’71 is a British motion picture, directed by Yann Demange and released in 2014. It stars Jack O’Connell as Gary Hook, Richard Dormer as Eamon, Sean Harris as Captain Browning and David Wilmot as Boyle.
’71 shows the Troubles through the eyes of young, experienced British soldiers. The screenplay was written by Gregory Burke, a Scottish playwright. Burke’s 2006 play Black Watch explored similar themes, depicting the experiences of Scottish soldiers in Iraq after the 2003 invasion. In ’71, the context is urban welfare in Belfast during the worst period of the Troubles.
The film’s main character, Gary Hook, is a young British private deployed in an interface area in Belfast.
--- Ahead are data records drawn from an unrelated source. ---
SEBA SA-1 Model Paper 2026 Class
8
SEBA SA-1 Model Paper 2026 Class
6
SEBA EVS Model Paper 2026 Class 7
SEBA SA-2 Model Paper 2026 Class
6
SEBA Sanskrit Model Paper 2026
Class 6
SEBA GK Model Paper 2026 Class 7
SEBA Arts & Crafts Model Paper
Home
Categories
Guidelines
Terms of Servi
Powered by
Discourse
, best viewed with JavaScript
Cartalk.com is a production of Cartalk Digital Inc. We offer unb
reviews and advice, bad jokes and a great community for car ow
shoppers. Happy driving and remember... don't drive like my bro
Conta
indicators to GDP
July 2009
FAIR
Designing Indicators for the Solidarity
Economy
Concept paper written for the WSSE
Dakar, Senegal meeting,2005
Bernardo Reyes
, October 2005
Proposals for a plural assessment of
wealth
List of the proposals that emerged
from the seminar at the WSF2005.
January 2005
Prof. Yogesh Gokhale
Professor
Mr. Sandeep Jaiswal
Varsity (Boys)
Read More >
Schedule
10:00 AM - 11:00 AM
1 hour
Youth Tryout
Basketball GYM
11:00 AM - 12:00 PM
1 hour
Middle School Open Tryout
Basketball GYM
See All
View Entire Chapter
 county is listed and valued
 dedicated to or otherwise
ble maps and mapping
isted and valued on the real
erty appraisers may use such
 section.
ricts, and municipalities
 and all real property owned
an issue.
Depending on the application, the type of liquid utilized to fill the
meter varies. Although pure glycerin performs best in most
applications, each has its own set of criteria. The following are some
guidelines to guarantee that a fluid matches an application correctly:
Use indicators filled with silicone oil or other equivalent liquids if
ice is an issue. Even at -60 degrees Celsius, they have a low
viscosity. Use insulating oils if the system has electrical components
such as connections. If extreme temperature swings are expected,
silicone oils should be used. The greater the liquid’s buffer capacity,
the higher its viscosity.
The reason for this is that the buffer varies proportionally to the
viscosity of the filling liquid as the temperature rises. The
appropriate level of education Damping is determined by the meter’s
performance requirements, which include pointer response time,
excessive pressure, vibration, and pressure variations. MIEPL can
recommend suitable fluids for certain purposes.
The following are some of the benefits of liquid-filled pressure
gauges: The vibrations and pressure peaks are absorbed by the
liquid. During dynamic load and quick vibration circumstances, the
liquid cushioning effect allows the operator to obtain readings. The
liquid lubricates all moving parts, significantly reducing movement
The inexperienced soldier is tasked with searching houses for weapons (a possible reference to Operation Demetrius in August 1971). Hook, who has seen no combat and knows little of Northern Ireland, is shocked by the conduct of his comrades and the abuse he receives from Catholic civilians.
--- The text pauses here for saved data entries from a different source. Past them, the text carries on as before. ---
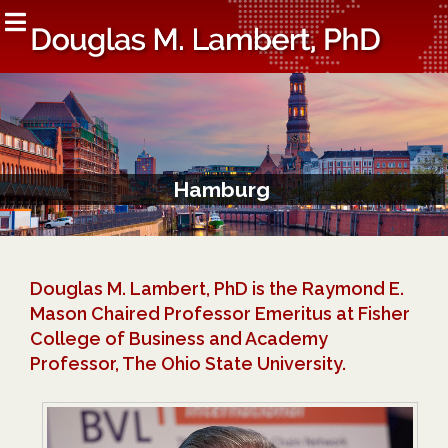
Hamburg
Douglas M. Lambert, PhD is the Raymond E.
Mason Chaired Professor Emeritus at Fisher
College of Business and Academy
Professor, The Ohio State University.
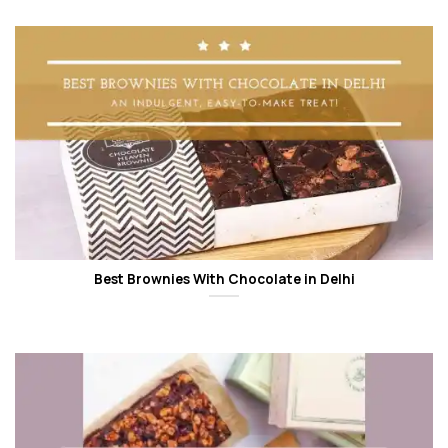
Best Brownies With Chocolate in Delhi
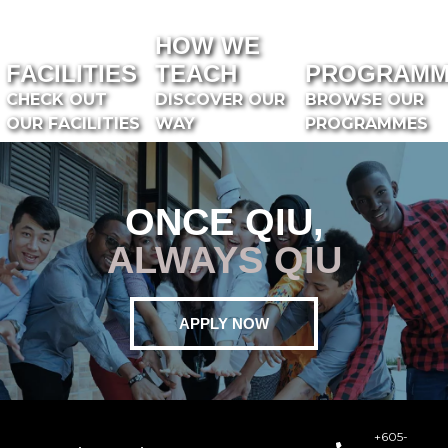
HOW WE
FACILITIES
TEACH
PROGRAMM
CHECK OUT
DISCOVER OUR
BROWSE OUR
OUR FACILITIES
WAY
PROGRAMMES
ONCE QIU,
ALWAYS QIU
APPLY NOW
+605-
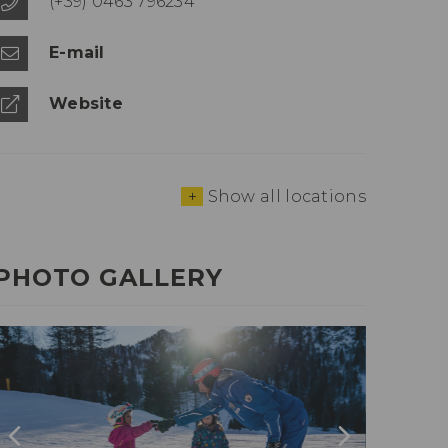
(+39) 0463 796234
E-mail
Website
+
Show all locations
PHOTO GALLERY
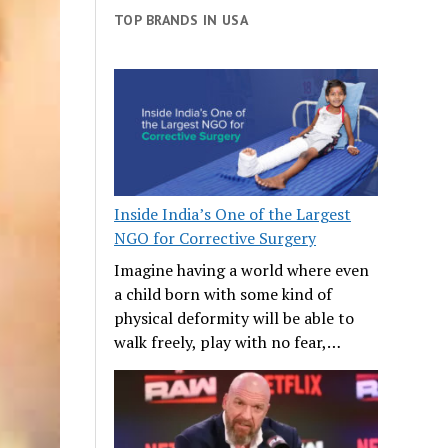
TOP BRANDS IN USA
Inside India’s One of the Largest
NGO for Corrective Surgery
Imagine having a world where even
a child born with some kind of
physical deformity will be able to
walk freely, play with no fear,…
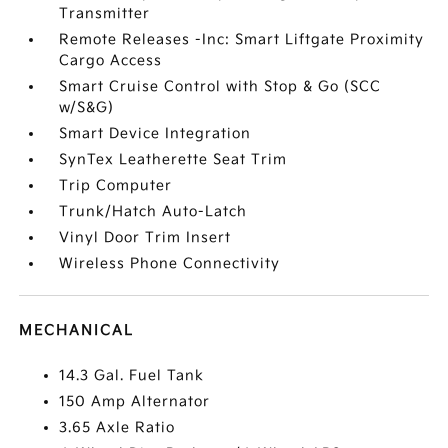
Transmitter
Remote Releases -Inc: Smart Liftgate Proximity
Cargo Access
Smart Cruise Control with Stop & Go (SCC
w/S&G)
Smart Device Integration
SynTex Leatherette Seat Trim
Trip Computer
Trunk/Hatch Auto-Latch
Vinyl Door Trim Insert
Wireless Phone Connectivity
MECHANICAL
14.3 Gal. Fuel Tank
150 Amp Alternator
3.65 Axle Ratio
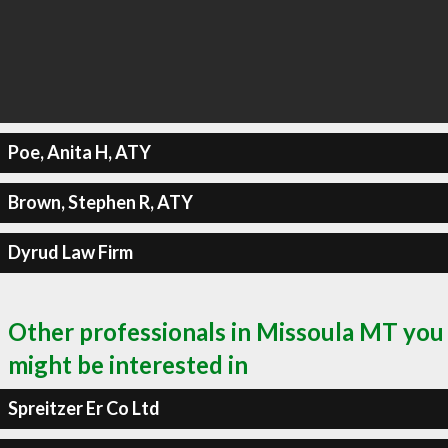
Poe, Anita H, ATY
Brown, Stephen R, ATY
Dyrud Law Firm
Other professionals in Missoula MT you
might be interested in
Spreitzer Er Co Ltd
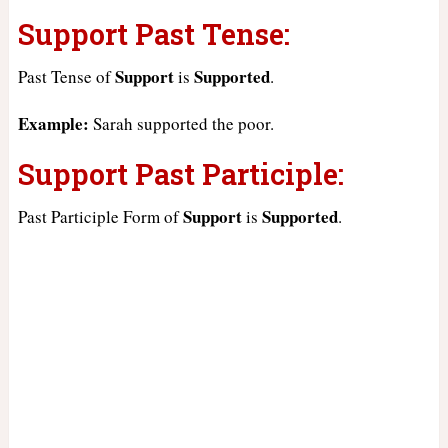
Support Past Tense:
Support
Supported
Past Tense of
is
.
Example:
Sarah supported the poor.
Support Past Participle:
Support
Supported
Past Participle Form of
is
.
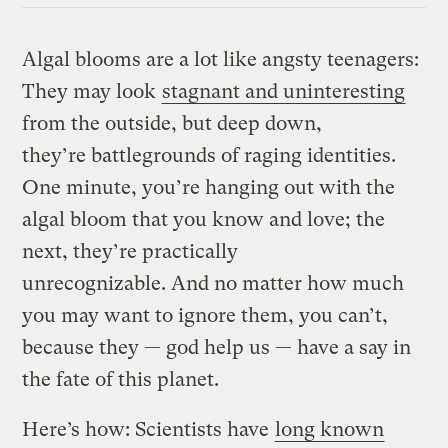
Algal blooms are a lot like angsty teenagers:
They may look
stagnant and uninteresting
from the outside, but deep down,
they’re battlegrounds of raging identities.
One minute, you’re hanging out with the
algal bloom that you know and love; the
next, they’re practically
unrecognizable. And no matter how much
you may want to ignore them, you can’t,
because they — god help us — have a say in
the fate of this planet.
Here’s how: Scientists have
long known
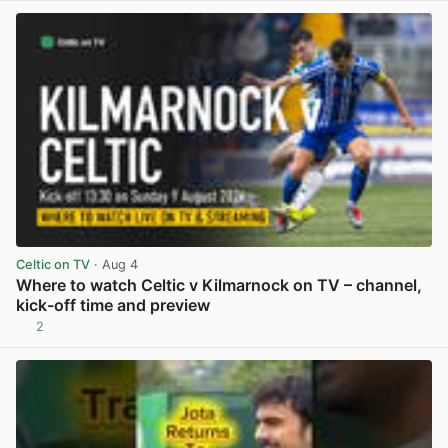
Celtic on TV
· Aug 4
Where to watch Celtic v Kilmarnock on TV – channel,
kick-off time and preview
2
View post in new tab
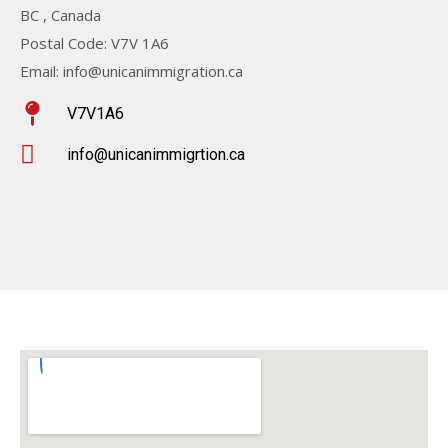
BC , Canada
Postal Code: V7V 1A6
Email: info@unicanimmigration.ca
V7V1A6
info@unicanimmigrtion.ca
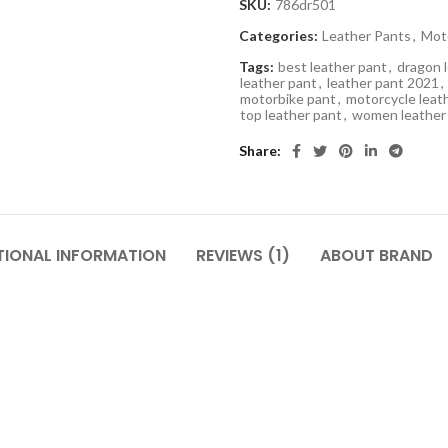
SKU:
786dr501
Categories:
Leather Pants
,
Mot
Tags:
best leather pant
,
dragon 
leather pant
,
leather pant 2021
,
motorbike pant
,
motorcycle leat
top leather pant
,
women leather
Share
TIONAL INFORMATION
REVIEWS (1)
ABOUT BRAND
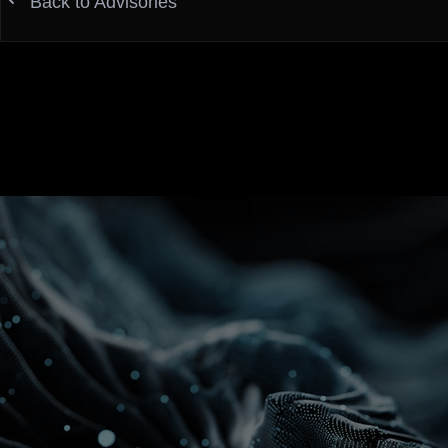
Back to Advisories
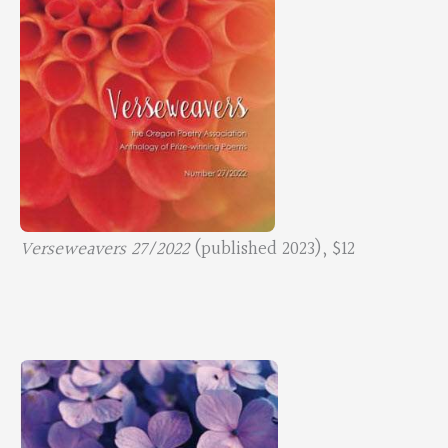
Verseweavers 27/2022
(published 2023), $12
The situation deteriorates rapidly when a rifle is stolen and Hook and another soldier pursue the culprit. The two find themselves isolated from their unit and lost in the backstreets of a Nationalist area. They are set upon by an angry mob and beaten. Hook’s colleague is then executed at point blank range by Haggerty, a member of the Provisional IRA.
Hook flees his attackers and is rescued by local Protestants, who take him to a Loyalist pub. While in the pub, he spots undercover British soldiers constructing a bomb. The bomb accidentally explodes, the pub is destroyed and Hook is injured by shrapnel. He flees again and is this time rescued by a Catholic family living in the notorious Divis Flats. Negotiations with the Official IRA follow before Hook is captured by the more radical and violent Provisionals. Meanwhile, members of Hook’s regiment race to locate him before he is executed.
Tense, fast-paced and at times brutally violent, ’71 is a confronting but effective depiction of Belfast during the Troubles. The film’s focus is on Private Hook, who finds himself in a situation he does not understand and cannot control. The suburbs of Belfast appear war-ravaged, oppressive and foreboding. The peripheral characters, their dialogue and actions suggest a complex political situation. British soldiers work undercover with Loyalists to construct bombs; the Official IRA and Provisional IRA are at loggerheads over control and strategy; the civilians Hook encounters are torn between helping him and handing him over to the IRA; British military commanders seem content to sweep it all under the carpet. Nobody, it seems, can be trusted.
While ’71 is fictional, and so lacks the historical basis of films like Bloody Sunday (2002), it does a tremendous job of depicting the chaos and confusion of the Troubles.